▶ **PROBLEM STATEMENT**:
Report each line of the data that includes the word "University".

▶ **RECORDS SHOWN**:
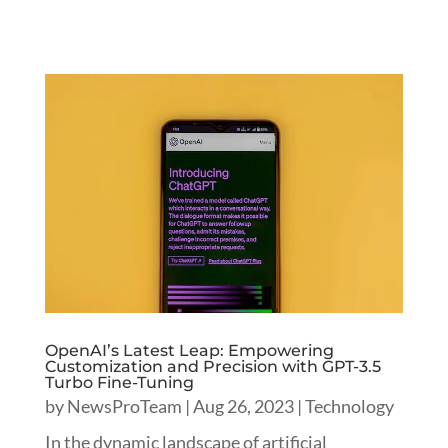
OpenAI’s Latest Leap: Empowering
Customization and Precision with GPT-3.5
Turbo Fine-Tuning
by
NewsProTeam
|
Aug 26, 2023
|
Technology
In the dynamic landscape of artificial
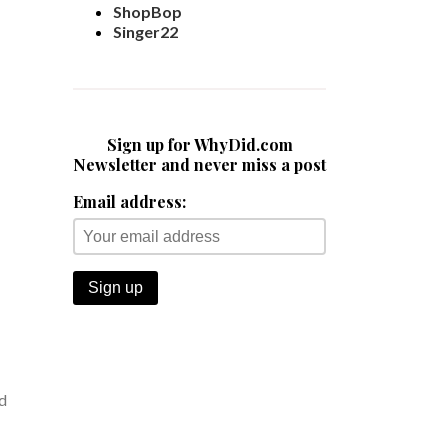
ShopBop
Singer22
Sign up for WhyDid.com
Newsletter and never miss a post
Email address:
nd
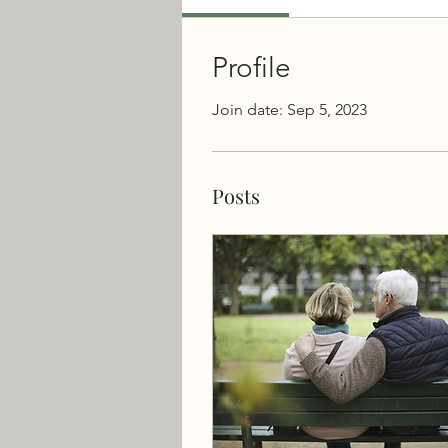
Profile
Join date: Sep 5, 2023
Posts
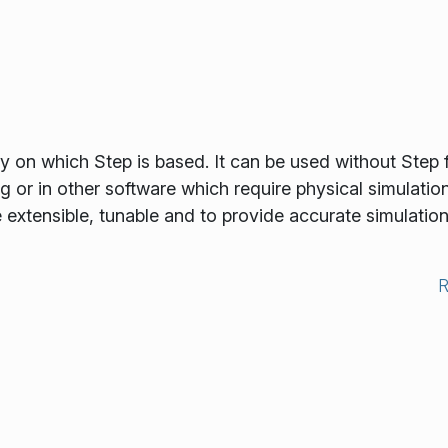
ry on which Step is based. It can be used without Step 
 or in other software which require physical simulatio
be extensible, tunable and to provide accurate simulation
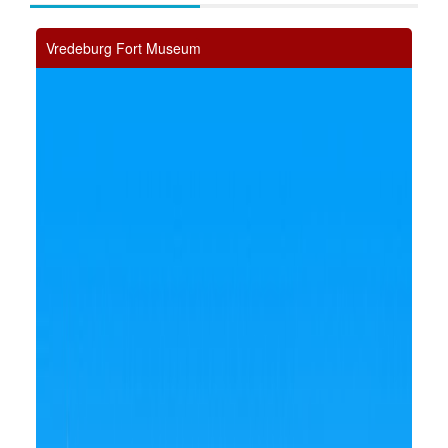
Vredeburg Fort Museum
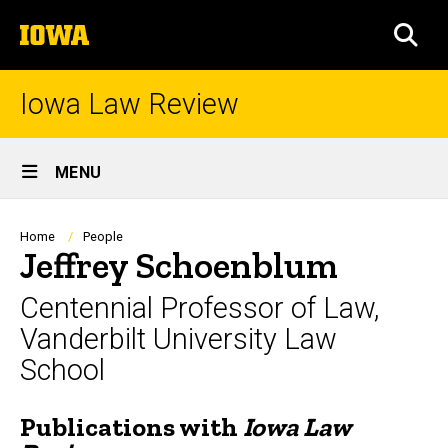
Skip
The
to
SEA
University
main
of
content
Iowa
Iowa Law Review
Site
MENU
Main
Navigation
Breadcrumb
Home
People
Jeffrey Schoenblum
Centennial Professor of Law,
Vanderbilt University Law
School
Publications with
Iowa Law
Biography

▶ **ANSWER FOR THE TASK**:
University
Vanderbilt University Law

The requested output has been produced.